HOW TO COMPLETE THIS TASK:
Needed from the data below: all lines that contain the word "years".

DATA TO USE:
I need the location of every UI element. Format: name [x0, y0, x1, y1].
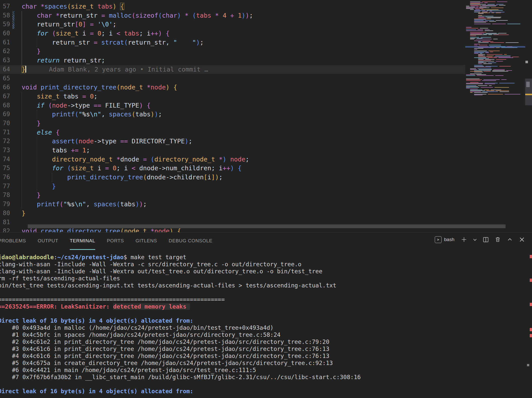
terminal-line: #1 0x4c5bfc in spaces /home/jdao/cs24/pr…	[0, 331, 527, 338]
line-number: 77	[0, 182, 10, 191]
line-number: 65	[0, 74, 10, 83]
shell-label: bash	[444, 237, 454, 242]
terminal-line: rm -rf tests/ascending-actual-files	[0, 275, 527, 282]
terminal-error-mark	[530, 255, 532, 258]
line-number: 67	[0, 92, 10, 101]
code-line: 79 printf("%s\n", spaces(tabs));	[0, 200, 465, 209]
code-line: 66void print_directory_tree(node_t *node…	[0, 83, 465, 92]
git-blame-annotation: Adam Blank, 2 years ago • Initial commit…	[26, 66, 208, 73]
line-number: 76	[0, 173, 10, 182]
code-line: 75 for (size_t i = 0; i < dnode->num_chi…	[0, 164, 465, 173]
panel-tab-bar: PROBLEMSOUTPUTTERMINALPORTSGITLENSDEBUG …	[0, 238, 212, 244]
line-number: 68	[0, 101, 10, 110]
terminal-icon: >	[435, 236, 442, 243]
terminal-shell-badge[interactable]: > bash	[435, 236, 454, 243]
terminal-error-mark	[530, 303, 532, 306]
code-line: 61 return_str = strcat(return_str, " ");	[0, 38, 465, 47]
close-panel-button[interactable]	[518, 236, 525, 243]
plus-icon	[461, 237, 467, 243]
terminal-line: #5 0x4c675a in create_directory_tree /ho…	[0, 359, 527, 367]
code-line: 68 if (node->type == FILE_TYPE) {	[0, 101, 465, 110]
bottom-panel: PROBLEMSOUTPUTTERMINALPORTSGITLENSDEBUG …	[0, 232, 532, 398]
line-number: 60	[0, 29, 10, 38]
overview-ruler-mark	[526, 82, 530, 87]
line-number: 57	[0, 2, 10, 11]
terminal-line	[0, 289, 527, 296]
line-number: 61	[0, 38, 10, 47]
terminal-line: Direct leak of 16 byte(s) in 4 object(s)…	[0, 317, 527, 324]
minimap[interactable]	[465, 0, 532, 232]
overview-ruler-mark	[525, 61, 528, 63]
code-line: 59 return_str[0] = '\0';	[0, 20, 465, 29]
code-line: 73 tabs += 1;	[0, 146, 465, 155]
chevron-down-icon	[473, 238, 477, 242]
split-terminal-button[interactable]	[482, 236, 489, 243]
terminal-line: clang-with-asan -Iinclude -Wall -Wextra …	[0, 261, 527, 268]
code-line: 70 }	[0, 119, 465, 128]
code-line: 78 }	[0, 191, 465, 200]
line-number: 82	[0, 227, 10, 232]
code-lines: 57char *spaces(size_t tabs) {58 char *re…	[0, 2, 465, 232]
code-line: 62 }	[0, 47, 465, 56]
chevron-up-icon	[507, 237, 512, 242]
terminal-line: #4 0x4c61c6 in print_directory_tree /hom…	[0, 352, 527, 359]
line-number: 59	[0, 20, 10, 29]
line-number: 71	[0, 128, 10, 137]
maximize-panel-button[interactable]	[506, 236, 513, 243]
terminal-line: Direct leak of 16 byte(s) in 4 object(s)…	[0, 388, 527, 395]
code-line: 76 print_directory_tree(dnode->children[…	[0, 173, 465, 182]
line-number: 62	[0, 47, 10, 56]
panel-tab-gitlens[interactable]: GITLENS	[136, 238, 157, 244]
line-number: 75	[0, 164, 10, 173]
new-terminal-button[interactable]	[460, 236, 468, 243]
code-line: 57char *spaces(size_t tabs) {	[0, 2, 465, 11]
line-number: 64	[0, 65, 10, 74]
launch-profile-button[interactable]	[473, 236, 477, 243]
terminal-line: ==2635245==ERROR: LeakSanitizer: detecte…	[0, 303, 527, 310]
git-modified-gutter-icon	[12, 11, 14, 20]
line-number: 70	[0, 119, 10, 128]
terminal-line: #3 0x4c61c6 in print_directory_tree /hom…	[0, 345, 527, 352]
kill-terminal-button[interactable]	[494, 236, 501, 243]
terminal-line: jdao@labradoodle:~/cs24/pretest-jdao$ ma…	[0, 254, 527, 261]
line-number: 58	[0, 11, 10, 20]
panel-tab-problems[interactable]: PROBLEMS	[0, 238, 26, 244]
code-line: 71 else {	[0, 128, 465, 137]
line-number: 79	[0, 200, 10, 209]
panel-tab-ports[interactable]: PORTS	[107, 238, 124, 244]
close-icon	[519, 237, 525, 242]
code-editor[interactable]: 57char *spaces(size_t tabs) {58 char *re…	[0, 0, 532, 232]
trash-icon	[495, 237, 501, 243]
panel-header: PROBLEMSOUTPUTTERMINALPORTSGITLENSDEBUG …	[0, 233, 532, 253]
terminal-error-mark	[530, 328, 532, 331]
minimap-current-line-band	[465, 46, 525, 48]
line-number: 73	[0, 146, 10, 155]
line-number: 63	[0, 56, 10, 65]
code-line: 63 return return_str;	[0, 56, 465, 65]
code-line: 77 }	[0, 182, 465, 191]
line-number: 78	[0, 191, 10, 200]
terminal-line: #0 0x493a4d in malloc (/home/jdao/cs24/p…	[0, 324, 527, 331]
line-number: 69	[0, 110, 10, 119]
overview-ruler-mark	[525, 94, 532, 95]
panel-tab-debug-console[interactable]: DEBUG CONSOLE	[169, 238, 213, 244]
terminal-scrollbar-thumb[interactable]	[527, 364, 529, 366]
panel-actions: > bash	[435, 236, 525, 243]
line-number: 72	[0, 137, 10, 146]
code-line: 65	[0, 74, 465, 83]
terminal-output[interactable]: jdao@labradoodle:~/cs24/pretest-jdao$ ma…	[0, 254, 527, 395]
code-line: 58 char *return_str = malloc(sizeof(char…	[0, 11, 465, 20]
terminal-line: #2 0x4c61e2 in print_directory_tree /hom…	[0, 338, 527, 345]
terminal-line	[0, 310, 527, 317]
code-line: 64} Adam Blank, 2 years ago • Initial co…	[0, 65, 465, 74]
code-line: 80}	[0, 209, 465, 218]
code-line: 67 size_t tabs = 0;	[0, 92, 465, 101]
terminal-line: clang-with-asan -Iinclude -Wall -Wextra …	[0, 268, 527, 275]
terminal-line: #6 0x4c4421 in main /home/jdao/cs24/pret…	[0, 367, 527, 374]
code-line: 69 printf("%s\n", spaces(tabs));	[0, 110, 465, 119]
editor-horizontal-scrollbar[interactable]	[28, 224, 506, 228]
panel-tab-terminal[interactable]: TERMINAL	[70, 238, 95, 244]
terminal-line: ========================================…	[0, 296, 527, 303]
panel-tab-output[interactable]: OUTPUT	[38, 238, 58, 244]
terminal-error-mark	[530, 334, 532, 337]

...

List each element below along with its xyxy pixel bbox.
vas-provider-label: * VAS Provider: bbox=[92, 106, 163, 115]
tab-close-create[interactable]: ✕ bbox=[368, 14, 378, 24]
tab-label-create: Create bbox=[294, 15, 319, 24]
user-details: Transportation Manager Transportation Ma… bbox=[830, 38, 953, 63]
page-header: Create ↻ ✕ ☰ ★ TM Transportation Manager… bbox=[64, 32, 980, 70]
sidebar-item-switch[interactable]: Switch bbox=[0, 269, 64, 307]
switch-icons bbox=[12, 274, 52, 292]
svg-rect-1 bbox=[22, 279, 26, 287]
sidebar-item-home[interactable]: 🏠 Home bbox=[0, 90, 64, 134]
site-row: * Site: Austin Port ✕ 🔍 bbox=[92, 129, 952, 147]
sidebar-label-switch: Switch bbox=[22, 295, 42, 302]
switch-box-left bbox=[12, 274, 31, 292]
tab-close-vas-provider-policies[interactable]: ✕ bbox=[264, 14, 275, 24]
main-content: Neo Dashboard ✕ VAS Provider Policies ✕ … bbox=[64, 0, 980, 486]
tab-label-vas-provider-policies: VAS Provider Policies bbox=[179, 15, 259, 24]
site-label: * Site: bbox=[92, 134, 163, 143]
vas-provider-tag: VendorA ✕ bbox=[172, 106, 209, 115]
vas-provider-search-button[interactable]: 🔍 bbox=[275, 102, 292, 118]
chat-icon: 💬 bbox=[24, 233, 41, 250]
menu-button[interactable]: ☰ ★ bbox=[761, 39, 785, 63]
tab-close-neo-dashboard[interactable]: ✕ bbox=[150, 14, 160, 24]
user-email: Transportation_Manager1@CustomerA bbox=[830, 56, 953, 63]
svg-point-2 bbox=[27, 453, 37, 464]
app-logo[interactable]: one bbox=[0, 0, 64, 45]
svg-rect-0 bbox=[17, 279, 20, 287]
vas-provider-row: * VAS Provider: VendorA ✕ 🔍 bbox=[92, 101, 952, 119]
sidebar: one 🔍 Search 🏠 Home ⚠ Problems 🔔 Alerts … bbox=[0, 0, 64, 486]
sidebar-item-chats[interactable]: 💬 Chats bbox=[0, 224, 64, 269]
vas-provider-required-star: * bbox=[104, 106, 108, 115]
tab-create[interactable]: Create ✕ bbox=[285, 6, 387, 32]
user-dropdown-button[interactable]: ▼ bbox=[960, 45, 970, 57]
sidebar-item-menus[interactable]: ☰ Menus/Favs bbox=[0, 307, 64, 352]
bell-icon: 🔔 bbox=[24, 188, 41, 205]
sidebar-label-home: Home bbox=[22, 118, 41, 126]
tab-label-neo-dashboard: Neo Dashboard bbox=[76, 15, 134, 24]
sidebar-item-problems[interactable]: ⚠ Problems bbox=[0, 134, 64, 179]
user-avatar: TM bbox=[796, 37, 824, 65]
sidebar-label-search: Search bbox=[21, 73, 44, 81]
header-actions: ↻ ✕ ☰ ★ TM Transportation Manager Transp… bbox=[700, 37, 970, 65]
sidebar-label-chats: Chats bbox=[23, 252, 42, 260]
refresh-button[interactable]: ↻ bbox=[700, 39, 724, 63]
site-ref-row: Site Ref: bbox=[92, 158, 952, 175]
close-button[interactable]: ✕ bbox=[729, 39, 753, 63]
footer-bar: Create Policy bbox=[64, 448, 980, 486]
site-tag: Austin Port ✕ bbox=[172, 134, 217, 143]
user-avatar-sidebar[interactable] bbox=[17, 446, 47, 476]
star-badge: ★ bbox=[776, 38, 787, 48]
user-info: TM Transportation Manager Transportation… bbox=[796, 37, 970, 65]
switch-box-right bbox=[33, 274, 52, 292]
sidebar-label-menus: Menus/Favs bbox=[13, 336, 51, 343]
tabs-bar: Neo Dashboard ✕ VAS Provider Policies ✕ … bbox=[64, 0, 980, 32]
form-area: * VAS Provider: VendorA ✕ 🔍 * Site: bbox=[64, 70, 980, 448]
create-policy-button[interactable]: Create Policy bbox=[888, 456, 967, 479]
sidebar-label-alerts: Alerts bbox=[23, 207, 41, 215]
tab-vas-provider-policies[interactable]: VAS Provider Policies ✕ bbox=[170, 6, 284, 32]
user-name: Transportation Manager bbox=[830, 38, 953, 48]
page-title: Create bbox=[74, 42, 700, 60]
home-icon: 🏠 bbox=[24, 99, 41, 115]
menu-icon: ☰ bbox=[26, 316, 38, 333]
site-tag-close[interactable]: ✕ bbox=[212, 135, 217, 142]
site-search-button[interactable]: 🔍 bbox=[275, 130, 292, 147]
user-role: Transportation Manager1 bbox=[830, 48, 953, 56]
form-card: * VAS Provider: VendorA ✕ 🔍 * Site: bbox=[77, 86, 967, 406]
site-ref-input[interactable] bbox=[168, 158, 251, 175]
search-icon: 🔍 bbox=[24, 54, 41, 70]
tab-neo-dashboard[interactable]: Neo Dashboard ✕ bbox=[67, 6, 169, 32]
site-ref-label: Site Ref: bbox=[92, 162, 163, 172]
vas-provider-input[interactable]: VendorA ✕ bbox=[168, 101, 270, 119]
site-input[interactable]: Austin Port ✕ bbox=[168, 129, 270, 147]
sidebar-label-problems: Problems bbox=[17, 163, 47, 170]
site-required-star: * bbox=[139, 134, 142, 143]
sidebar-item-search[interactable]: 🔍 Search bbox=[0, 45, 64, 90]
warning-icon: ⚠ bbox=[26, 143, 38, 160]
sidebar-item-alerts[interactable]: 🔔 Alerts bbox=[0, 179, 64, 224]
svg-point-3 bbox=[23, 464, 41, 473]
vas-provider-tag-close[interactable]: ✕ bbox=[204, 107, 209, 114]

RESPONSE AREA:
git-blame-annotation: Adam Blank, 2 years ago • Initial commit…	[26, 66, 208, 73]
code-line: 64} Adam Blank, 2 years ago • Initial co…	[0, 65, 465, 74]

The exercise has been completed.